AMT? Do you have citations for that? First thing I have heard about heart problems with AMT - AET, on the other hand, I am aware of the agranulocytosis risk.

I used AMT pretty much daily, WELL BEYOND what is the "recommended" recreational dose, let alone what the prescription dose was and I had no serious issues. In fact at higher levels it had less of a body load than it did at lower ones, probably due to the absence of the amphetamine-like first 3 hours of the drug being completely eliminated by the massive flood of higher doses.

I took it daily at high doses for about 3 months and suffered no ill-effects. Not that I am recommending that to anyone.
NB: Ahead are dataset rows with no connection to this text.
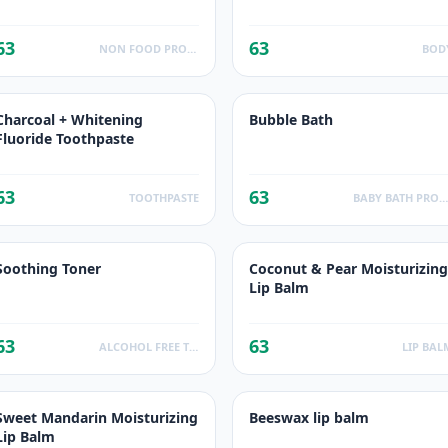
63
63
NON FOOD PRODUCTS
BOD
Charcoal + Whitening
Bubble Bath
Fluoride Toothpaste
63
63
TOOTHPASTE
BABY BATH PRODUCT
Soothing Toner
Coconut & Pear Moisturizing
Lip Balm
63
63
ALCOHOL FREE TONER
LIP BAL
Sweet Mandarin Moisturizing
Beeswax lip balm
Lip Balm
And it appears that I was right about the pulmonary hypertension theory. Thanks for that post, rakketakke. I would honestly imagine 4-MAR to be worse than Aminorex simply because of the known correlation with 4-position amphetamines and cardiac issues (see 4-MTA for a good example of this as well as PMA, PMMA as well as the cathinones such as mephedrone and methedrone. I am sure there are others but I have yet to sleep and my brain is quite out of it.)

http://www.sciencedirect.com/science/article/pii/S016372581100074X
http://www.sciencedirect.com/science/article/pii/S0091305701006694

Its not a very solid link for AMT specifically, but it is enough to prevent it from being marketed for daily use. Its more of a 5HT2B mediated process, than a general 5HT mediated process so its hard to directly figure out the cause for various agents.
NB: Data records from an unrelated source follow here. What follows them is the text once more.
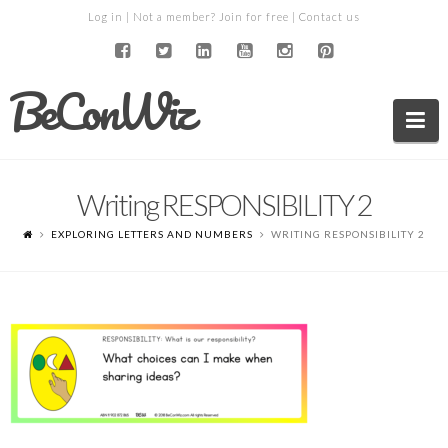
Log in
| Not a member?
Join for free
|
Contact us
BeConWiz
Na
Writing RESPONSIBILITY 2
EXPLORING LETTERS AND NUMBERS
WRITING RESPONSIBILITY 2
Not to mention that there are a few other pathways which 5HT releasers can cause issues, none of them are too well researched in respects to chronic use in humans however.
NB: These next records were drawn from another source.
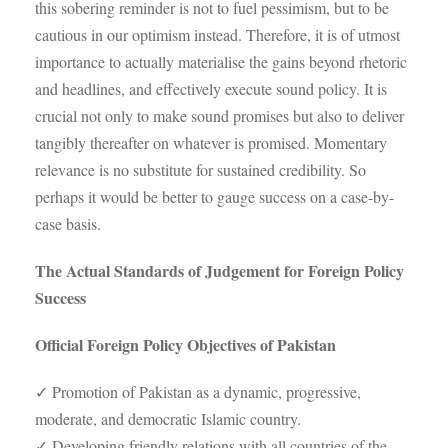
this sobering reminder is not to fuel pessimism, but to be
cautious in our optimism instead. Therefore, it is of utmost
importance to actually materialise the gains beyond rhetoric
and headlines, and effectively execute sound policy. It is
crucial not only to make sound promises but also to deliver
tangibly thereafter on whatever is promised. Momentary
relevance is no substitute for sustained credibility. So
perhaps it would be better to gauge success on a case-by-
case basis.
The Actual Standards of Judgement for Foreign Policy
Success
Official Foreign Policy Objectives of Pakistan
✓ Promotion of Pakistan as a dynamic, progressive,
moderate, and democratic Islamic country.
✓ Developing friendly relations with all countries of the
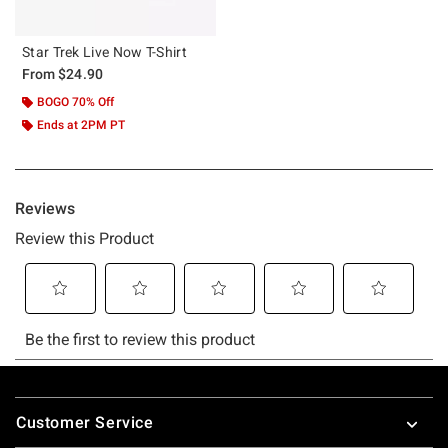
Star Trek Live Now T-Shirt
From
$24.90
BOGO 70% Off
Ends at 2PM PT
Footer
Customer Service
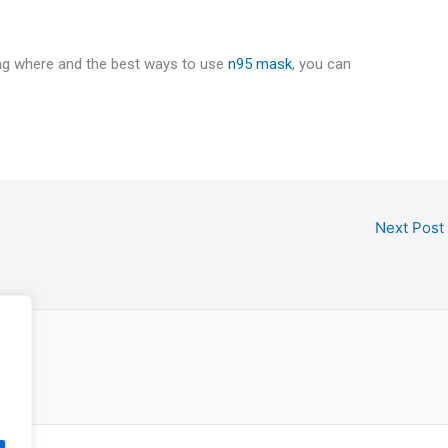
ing where and the best ways to use
n95 mask
, you can
Next Post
Sorry for being brief but I'm on call right now.

 

[rakketakke]

This part of the post is copied not from nk4 but from another poster. Take it with a grain of salt. I should have deleted that post before it got spread

Why is that?

Ofcourse I do take it with a grain of salt but the evidence is rather clear... Mostly I prefer to keep the information there but this seemed relevant enough to Bluelight to share anyhow.

 

[bluedolphin]

Well I have no experience with cis-4-MAR, but I did go through 2g of trans-4-mar in just a few days time span many years ago. (and had a couple more grams I took my time with)

Speaking for trans-4-mar... this drug is extremely forgiving compared to any form of amphetamine, except maybe something like propyl-amphetamine. Yes I believe for ADHD and the likes it would be much more ideal than Adderal.

Then again something like Piracetam or a stronger nootropic might be a safer, although less immediately effective long-term solution.